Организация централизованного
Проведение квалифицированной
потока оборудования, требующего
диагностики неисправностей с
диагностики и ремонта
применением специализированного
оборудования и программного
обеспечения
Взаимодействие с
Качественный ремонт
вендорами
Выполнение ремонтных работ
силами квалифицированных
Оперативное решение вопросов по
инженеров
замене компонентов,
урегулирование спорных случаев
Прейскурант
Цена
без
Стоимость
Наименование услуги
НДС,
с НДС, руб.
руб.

==

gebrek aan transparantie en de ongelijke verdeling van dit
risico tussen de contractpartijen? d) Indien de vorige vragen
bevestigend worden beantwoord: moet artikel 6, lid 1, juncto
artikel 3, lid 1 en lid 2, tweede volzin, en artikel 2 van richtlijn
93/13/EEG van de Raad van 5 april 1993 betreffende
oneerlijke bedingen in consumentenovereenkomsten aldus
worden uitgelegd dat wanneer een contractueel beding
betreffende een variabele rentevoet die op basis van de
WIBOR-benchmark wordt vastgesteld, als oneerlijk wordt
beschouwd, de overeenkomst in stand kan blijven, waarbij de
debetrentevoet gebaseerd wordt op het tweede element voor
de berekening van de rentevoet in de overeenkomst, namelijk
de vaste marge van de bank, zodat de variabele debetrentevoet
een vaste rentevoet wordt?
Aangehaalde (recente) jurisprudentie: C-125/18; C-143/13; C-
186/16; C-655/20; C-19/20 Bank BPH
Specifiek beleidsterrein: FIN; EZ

--

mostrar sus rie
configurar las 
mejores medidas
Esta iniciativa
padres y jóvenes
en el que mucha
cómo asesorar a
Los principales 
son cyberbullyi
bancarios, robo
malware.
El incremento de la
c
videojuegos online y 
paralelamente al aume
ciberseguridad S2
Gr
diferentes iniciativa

> _REQUIRED ACTION_:
Within the listing above, the range opens at the line with "videojuegos online y" and closes at the line with "diferentes iniciativa". Reproduce exactly the lines of that range, including both ends.

> _RESPONSE FOR THIS EXERCISE_:
videojuegos online y 
paralelamente al aume
ciberseguridad S2
Gr
diferentes iniciativa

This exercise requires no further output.